The contents of this book have, hitherto, never been printed nor published. One chapter among them, The Provider, is based very literally on a tragic thing which happened, some years ago, in Dublin, and which, figuring as a cable despatch of some ten lines in a Boston daily newspaper, fell under my eye, to be remembered, and afterwards cast into its present form. In the September (1895) number of Harpers' Magazine, little Father Time and his adopted brother, in Hearts Insurgent, end their innocent lives from Hughey's strange motive, though not in his manner. It is perhaps worth while to state that my story was finished and laid by, prior to the appearance of the novel in its serial form, lest I should seem fain to melt my waxen wings in the fire of the Wessex sun. It is possible that the actual incident had come to Mr. Hardy's notice also, and with a keen and pitiful interest for so expert a student of human nature.
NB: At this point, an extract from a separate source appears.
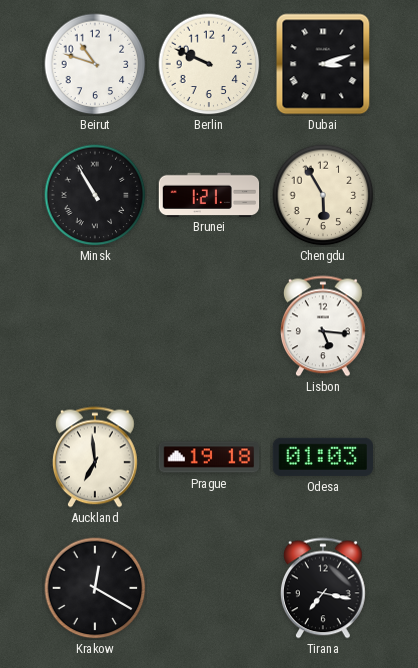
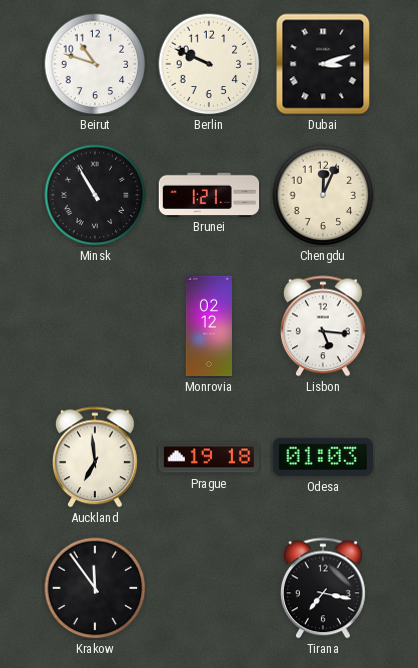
Chengdu: 5:55 -> 12:04
Monrovia: none -> 02:12
Krakow: 12:20 -> 11:54
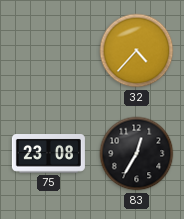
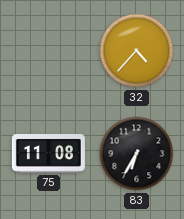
75: 23:08 -> 11:08
83: 12:35 -> 6:35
A curious circumstance in his relation of it is that the elder child, in order that there may be more room in a hard world for the persons he loves, disposes not only of himself, but presumably of the younger child as well; and in the original version of my story Hughey jumped into the river with his sister Nora in his arms. But a friend of mine, who read the manuscript in 1894, a writer of great insight whose opinion I value in the extreme, so wrought with me to change the cruel ending, that I did so then and there, after some argument, and sent the boy of "long, long thoughts" uncompanied to his fate. The point of all this is, of course, that I now perceive my small invention had dared, unconsciously, to keep yet closer pace than would appear with Mr. Hardy's; for the suicide of real life was the suicide of one child alone.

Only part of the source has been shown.